Türkiye, LGBTİ+ Haklarında Küresel Ölçekte Sınıfta Kaldı

Franklin & Marshall Küresel Barometreleri’nin (FMGB) yayımladığı son rapora göre Türkiye, LGBTİ+ hakları açısından dünya ortalamasının oldukça gerisinde kaldı. Evrensel insan hakları ilkelerini temel alarak 204 ülke ve bölgeyi inceleyen barometre, Türkiye’nin LGBTİ+’lar için hukuki koruma, toplumsal kabul ve fiili uygulamalar bakımından ciddi eksiklikler barındırdığını ortaya koydu.

Raporda, Türkiye’nin Birleşik LGBT Hakları Küresel Barometresi’nde %23, Eşcinsel Hakları Barometresi’nde %26, Transgender Hakları Barometresi’nde %24, LGBTQI+ Algı Endeksi’nde ise %35 puan aldığı belirtildi. Bu oranlar, bölgesel ortalamaların neredeyse üçte biri seviyesinde kalıyor.

Hukuki düzenlemeler incelendiğinde, Türkiye’de eşcinsellik suç sayılmıyor ve cinsiyet kimliğinin yasal tanınması mümkün. Ancak nefret suçları ve ayrımcılığa karşı özel koruma yasaları bulunmuyor. İş yerinde, konutta ya da sağlık hizmetlerinde cinsel yönelim ve cinsiyet kimliği temelli ayrımcılığı yasaklayan düzenlemelerin eksikliği dikkat çekiyor.

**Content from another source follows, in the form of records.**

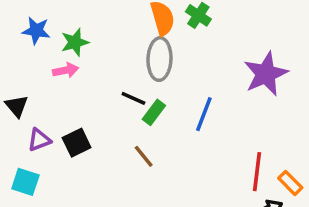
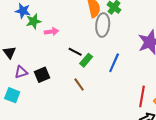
green star: (75, 42) -> (34, 21), moved
gray ellipse: (159, 59) -> (103, 25), moved
pink arrow: (66, 70) -> (51, 32), moved

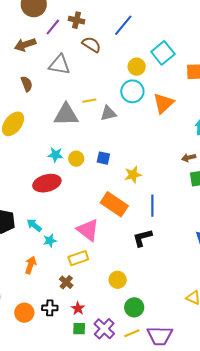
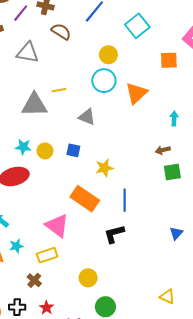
cyan square: (163, 53) -> (137, 26), moved
gray triangle: (108, 113) -> (87, 117), moved, turned 36
cyan star: (50, 241) -> (16, 246), moved

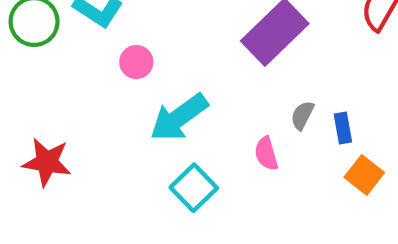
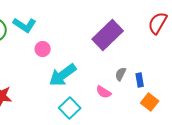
pink semicircle: (266, 154) -> (104, 92), turned -42

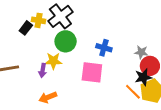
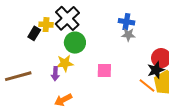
blue cross: (104, 48) -> (126, 22), moved
gray star: (141, 52) -> (128, 35), moved
pink square: (92, 72) -> (104, 71), size x0.7

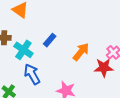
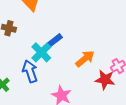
cyan cross: (23, 50) -> (41, 52), moved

Ayrıca eşcinsel evlilik ve evlat edinme hakkı da tanınmış değil.

Fiili Durum Açısından Tablo Olumsuz

Fiili durum açısından da tablo olumsuz. Polis ve devlet kurumlarının LGBTİ+’ları etkin şekilde korumadığı, nefret suçlarının çoğu zaman rapor edilmediği ya da cezasız bırakıldığı vurgulanıyor. Toplumdaki algı ise daha da çarpıcı: Türkiye’de halkın büyük çoğunluğu eşcinselliği kabul etmediğini ifade ediyor.

Raporda, LGBTİ+’lara yönelik şiddet ve cinayet vakalarının kaydedildiği, ancak mağdurların çoğunlukla polise başvurmadığı ya da suçların resmi olarak takip edilmediği belirtiliyor. Onur yürüyüşleri gibi etkinlikler de her yıl yasaklama ve kısıtlamalarla karşı karşıya kalıyor.

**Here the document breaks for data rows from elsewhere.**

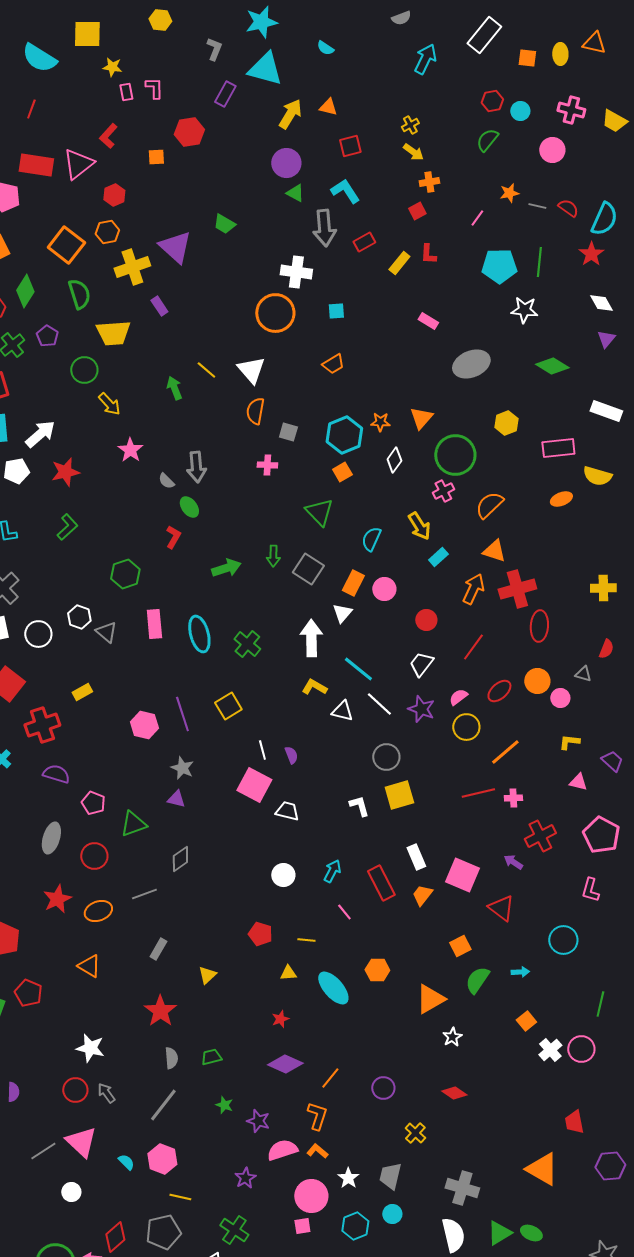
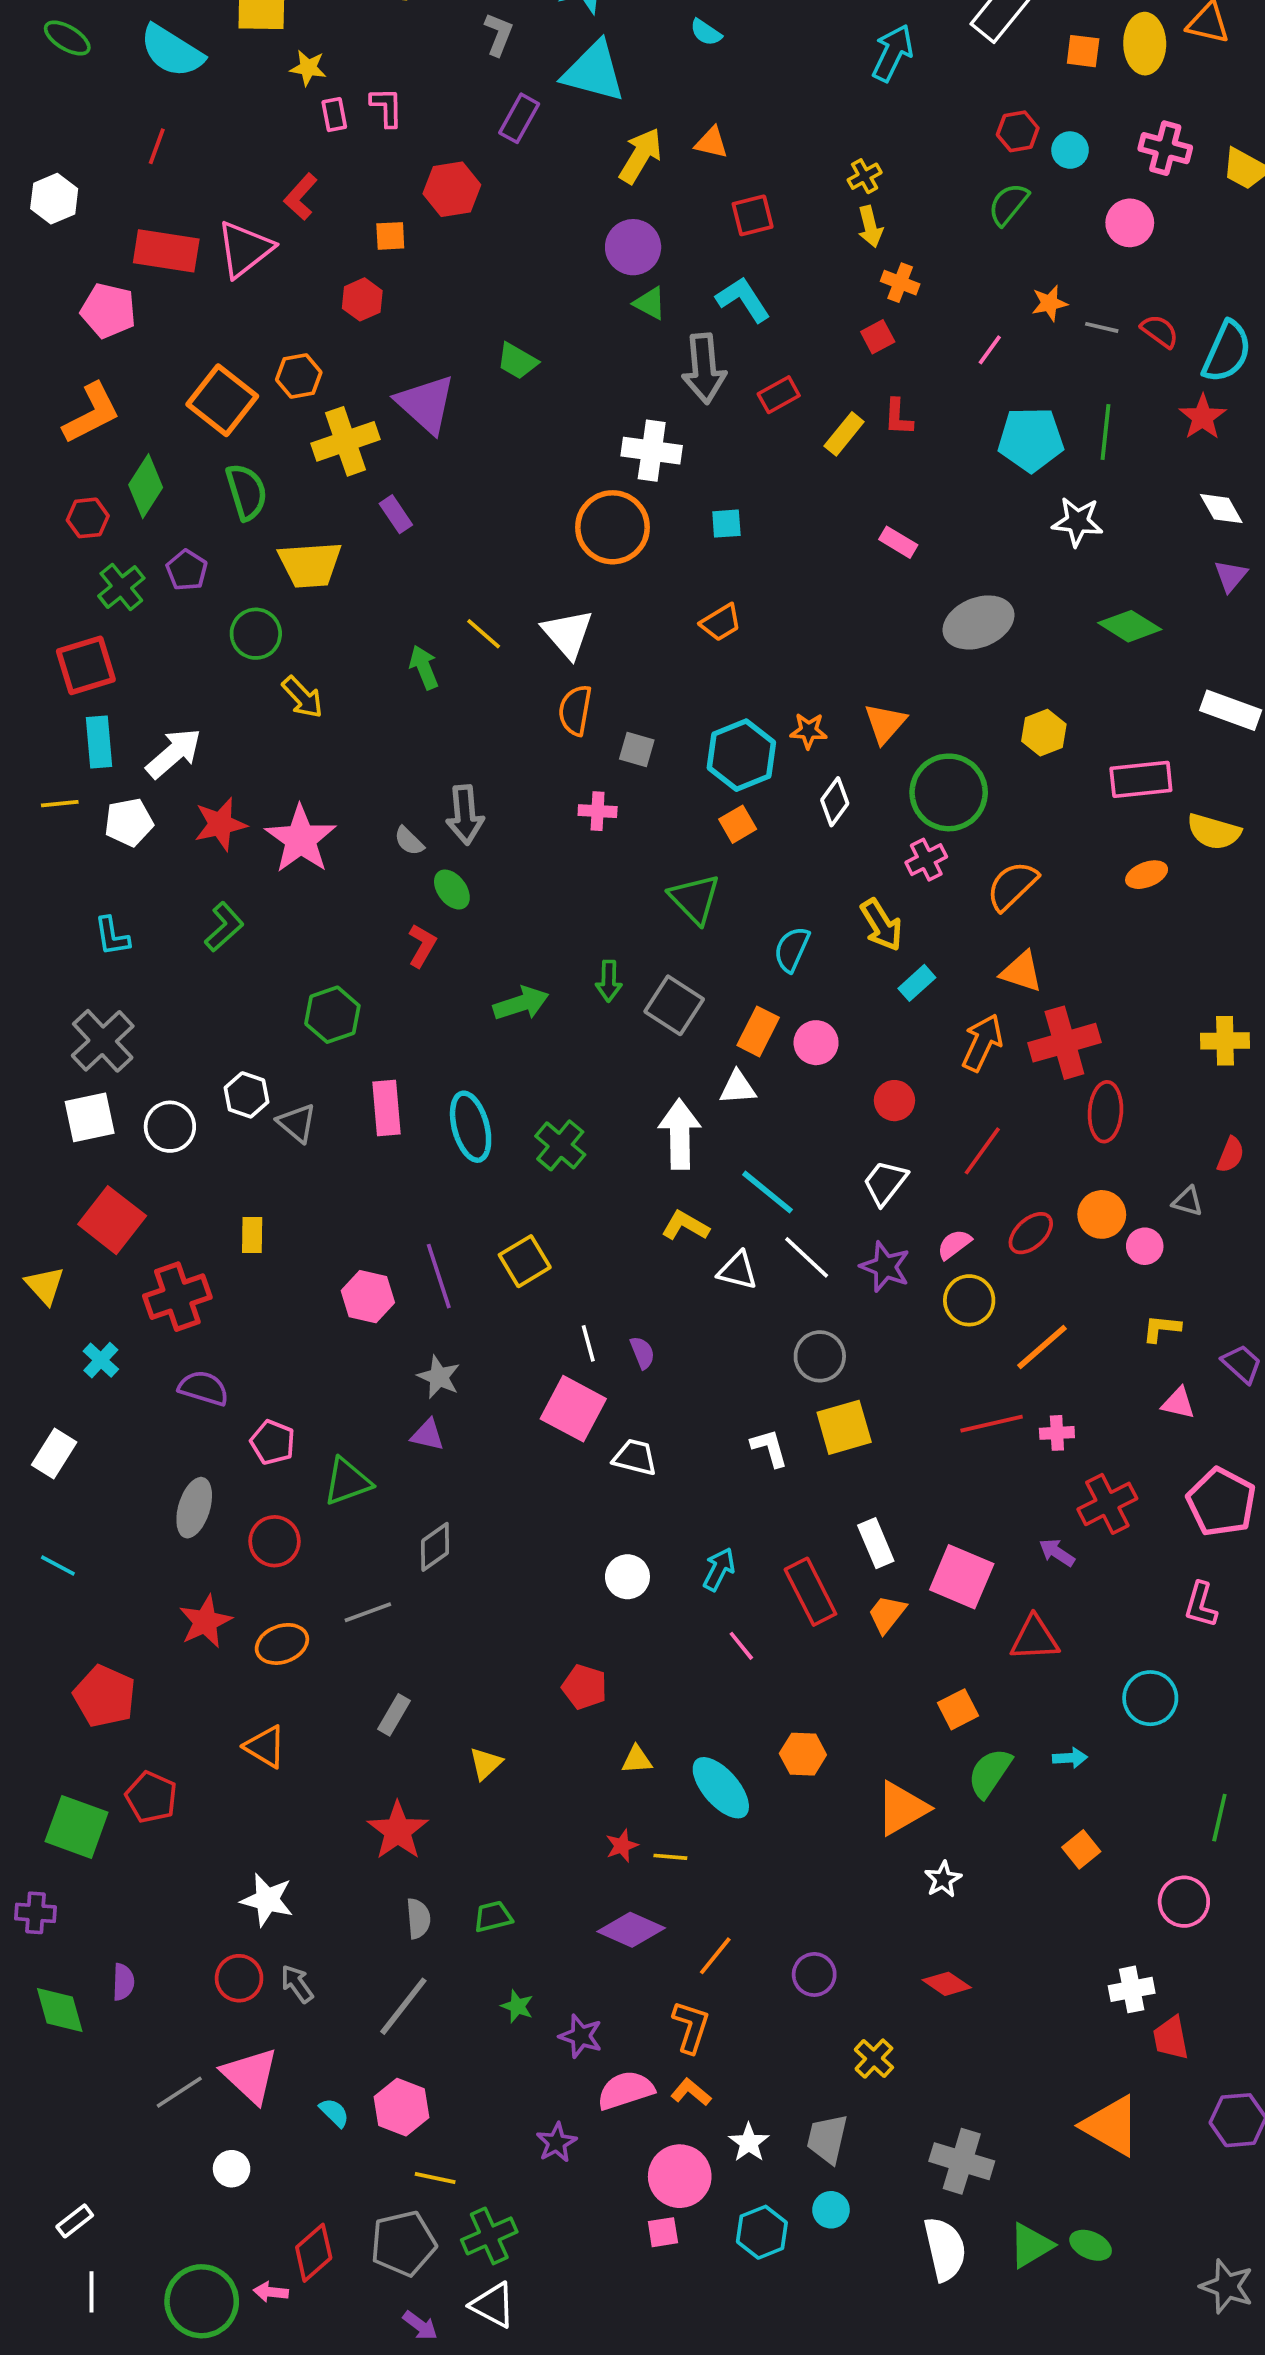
yellow ellipse: (560, 54) -> (1145, 44), size x1.4
yellow arrow: (413, 152) -> (870, 227), turned 40
orange cross: (429, 182) -> (900, 283), turned 30
red hexagon: (114, 195) -> (362, 299), moved
pink star: (130, 450) -> (301, 839), moved, size x1.5
white triangle: (342, 613) -> (738, 1087), turned 45
yellow rectangle: (82, 692) -> (252, 1235), turned -60
red triangle: (501, 908) -> (1035, 1638), turned -40
yellow line: (306, 940) -> (670, 1857), moved
white cross: (550, 1050) -> (1132, 1989), moved, turned 30
green cross: (234, 1230) -> (489, 2236), moved, turned 32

Trans Hakları Barometresinde Türkiye’nin Durumu

F&M’nin Transgender Hakları Barometresi (GBTR)’ne göre ise, Türkiye’nin 2023’teki puanı %24 olarak belirlenmiş görünüyor.
Bu puan, değerlendirme ölçeğinde “F – Persecuting / Cezalandıran” sınıfına göre en düşük kategorilerden biri olarak görülüyor.

Sonuç olarak, Türkiye hem hukuki düzenlemeler hem de toplumsal uygulamalar açısından LGBTİ+ haklarında geri sıralarda yer alıyor. Uzmanlar, ayrımcılıkla mücadele yasaları ve nefret suçlarına karşı koruyucu mekanizmaların hayata geçirilmesinin acil bir ihtiyaç olduğuna dikkat çekiyor.